Depuis
deux ans, l'Argentine tout entière a récupéré
les deux jours fériés du Lundi et du Mardi gras. Depuis
hier samedi, Buenos Aires (et d'autres villes argentines) sont
entrées dans la phase culminante des fêtes de carnaval
selon le schéma traditionnel qu'avaient voulu faire
disparaître les brutes galonnées de la Dictature des
années 1976-1983 en rendant ouvrés ces deux jours traditionnellement fériés. En septembre 2010, l'actuel gouvernement leur a rendu leur
caractère festif (qu'ils ont aussi soit dit en passant dans un certain nombre de départements d'outre-mer français, en particulier en Amérique).
Pour
la deuxième année consécutive, le quotidien
Página/12 fête donc dans son supplément culturel
la tradition populaire retrouvée et la douce folie qui marque
cette fête du renversement des valeurs.
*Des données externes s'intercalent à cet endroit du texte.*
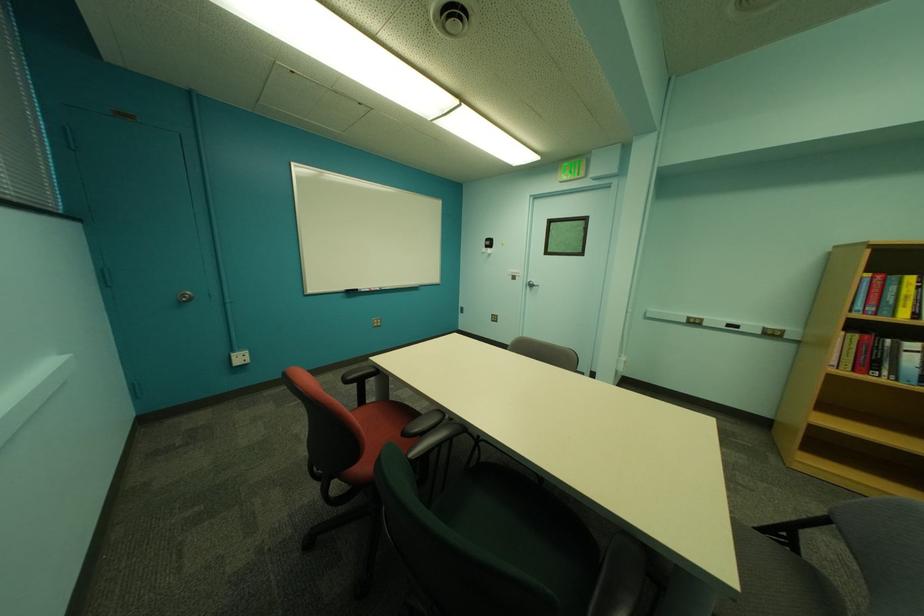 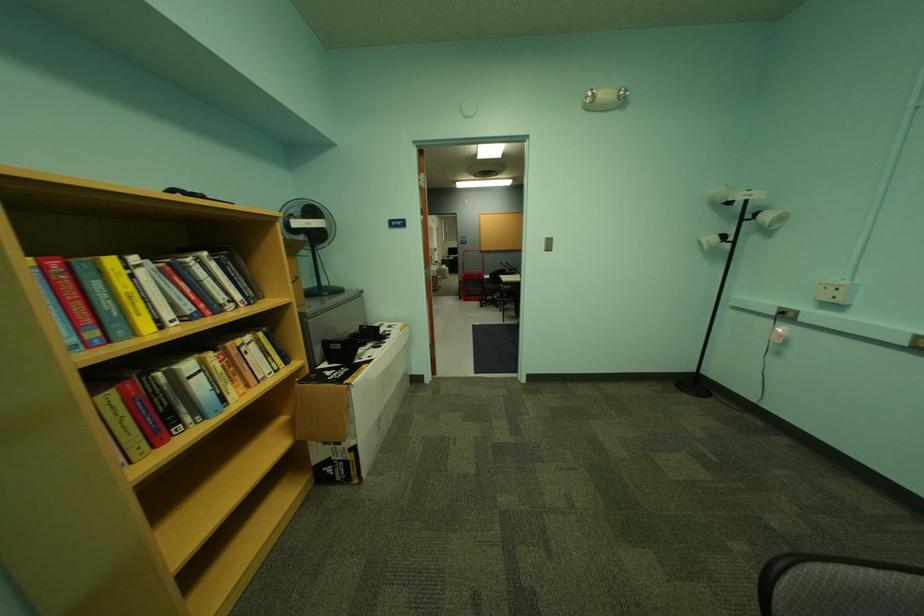 Where in the second image is the point corresponding to [881,310] from the first image?

(103, 334) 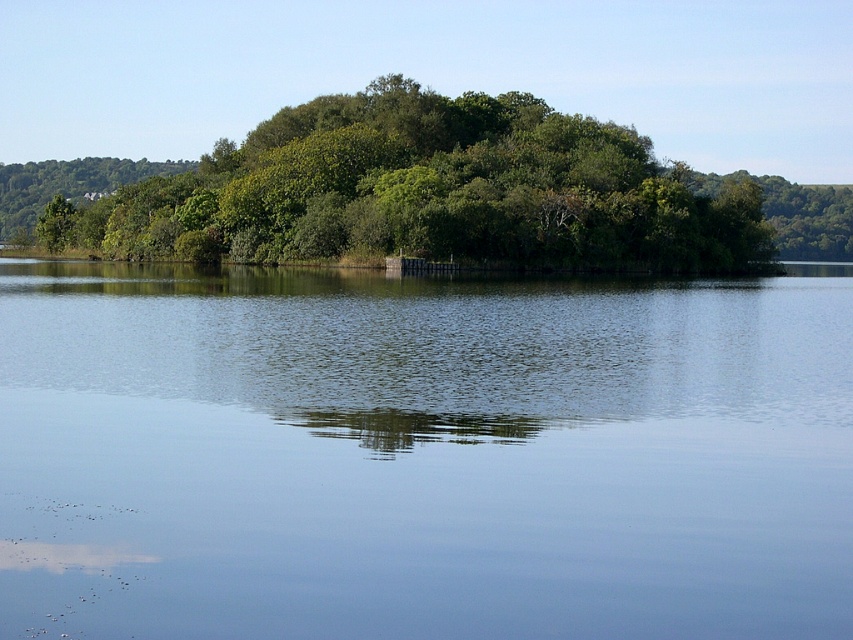 Question: Does transparent water at center appear on the left side of green leafy trees at center?

Choices:
 (A) yes
 (B) no

Answer: (B)

Question: Does transparent water at center have a larger size compared to green leafy trees at center?

Choices:
 (A) no
 (B) yes

Answer: (A)

Question: Which of the following is the closest to the observer?

Choices:
 (A) transparent water at center
 (B) green leafy trees at center

Answer: (A)

Question: Which of the following is the farthest from the observer?

Choices:
 (A) (703, 429)
 (B) (651, 243)

Answer: (B)

Question: Does transparent water at center lie in front of green leafy trees at center?

Choices:
 (A) no
 (B) yes

Answer: (B) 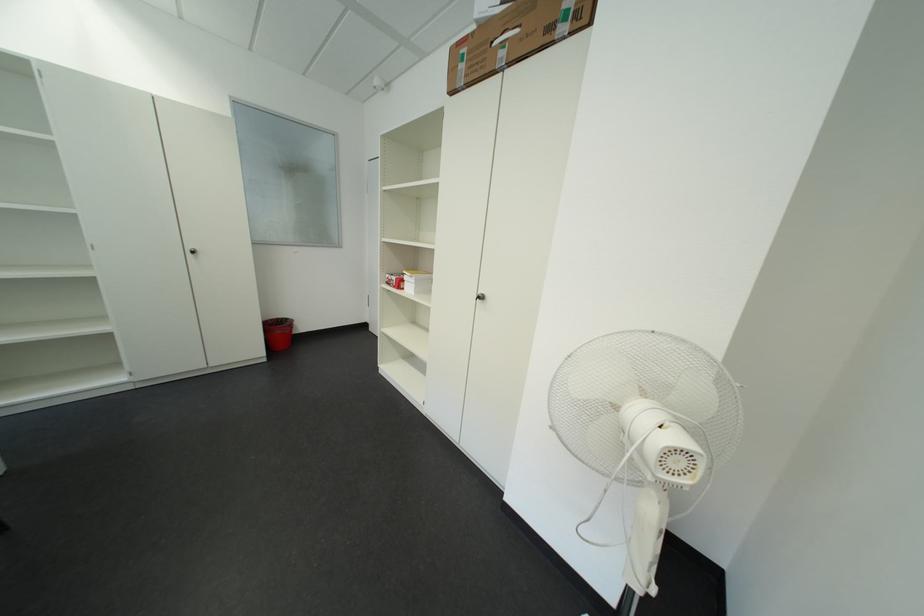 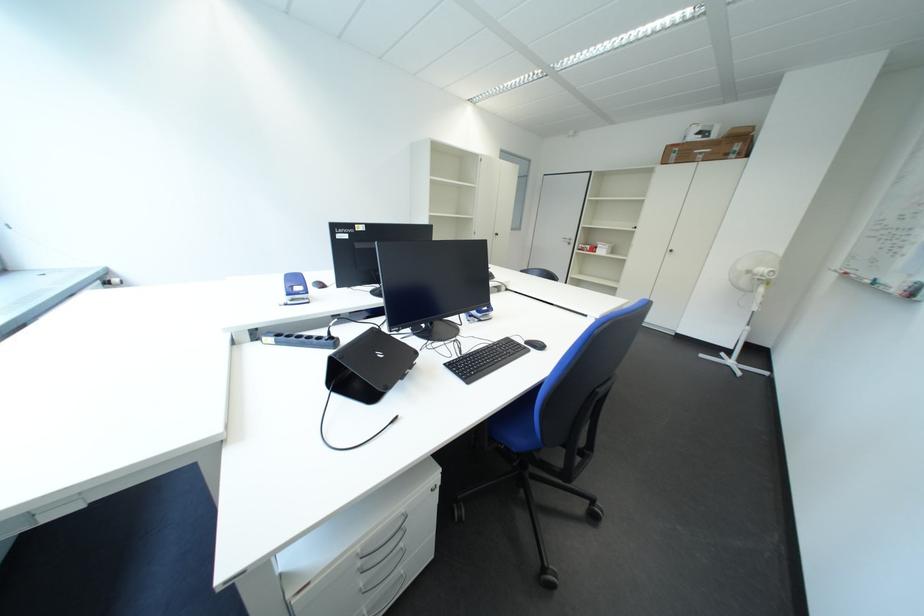 Question: I am providing you with two images of the same scene from different viewpoints. Please identify which objects are invisible in image2.

Choices:
 (A) white detergent bottle
 (B) cardboard box
 (C) red trash can
 (D) cabinet door handle

Answer: (C) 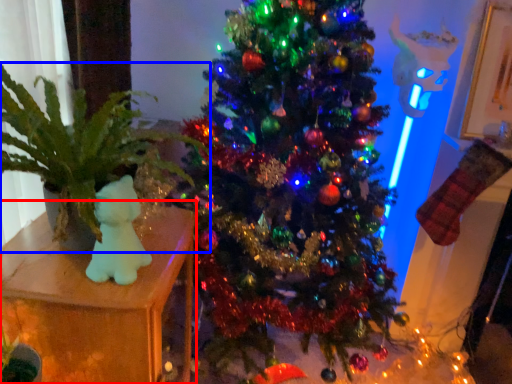 Question: Which object appears farthest to the camera in this image, furniture (highlighted by a red box) or houseplant (highlighted by a blue box)?

Choices:
 (A) furniture
 (B) houseplant

Answer: (A) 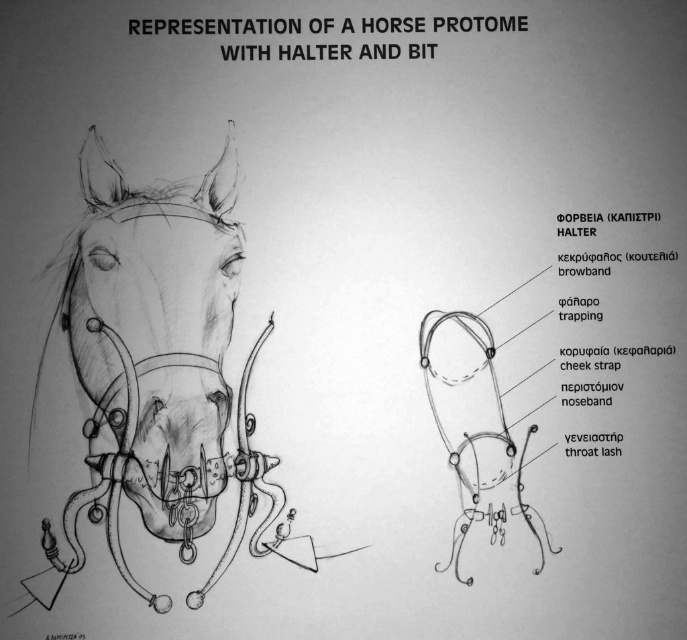 You are an artist examining the horse protome illustration. You notice two points marked on the halter and bit. Which of the two points, point (131, 496) or point (155, 483), appears closer to you in the illustration?

Point (131, 496) is closer to the viewer than point (155, 483).

You are standing in front of the image of the horse head. There is a point marked at coordinates point [179,195]. If you want to touch this point with a 6.5 feet long stick, can you reach it?

The point [179,195] is 6.44 feet from the camera, so yes, the 6.5 feet long stick can reach it since it is slightly longer than the distance.

You are an artist examining the horse head sculpture. You notice the matte black horse head at center and the matte black muzzle at center. Which object is positioned closer to your viewpoint?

C'est un aspect très
important sur un continent qui a été très marqué
depuis l'arrivée des trois caravelles de Christophe Colomb par
le caractère opprimant des gouvernements qui se sont succédés
dans ces régions devenus des pays indépendants trois
siècles plus tard.
Sous
l'Ancien Régime, le carnaval était un moment où
l'ordre social était brièvement oublié au point
qu'on y perdait quelque peu le sens de la mesure et de la dignité
des personnes, toutes conditions sociales confondues, comme en
témoigne la Gaceta de Buenos Aires de l'époque
révolutionnaire qui s'étonne que la folie continue à
s'emparer de la ville alors que le pays est devenu indépendant
et qu'il n'est plus sous le pouvoir despotique d'un tyran lointain.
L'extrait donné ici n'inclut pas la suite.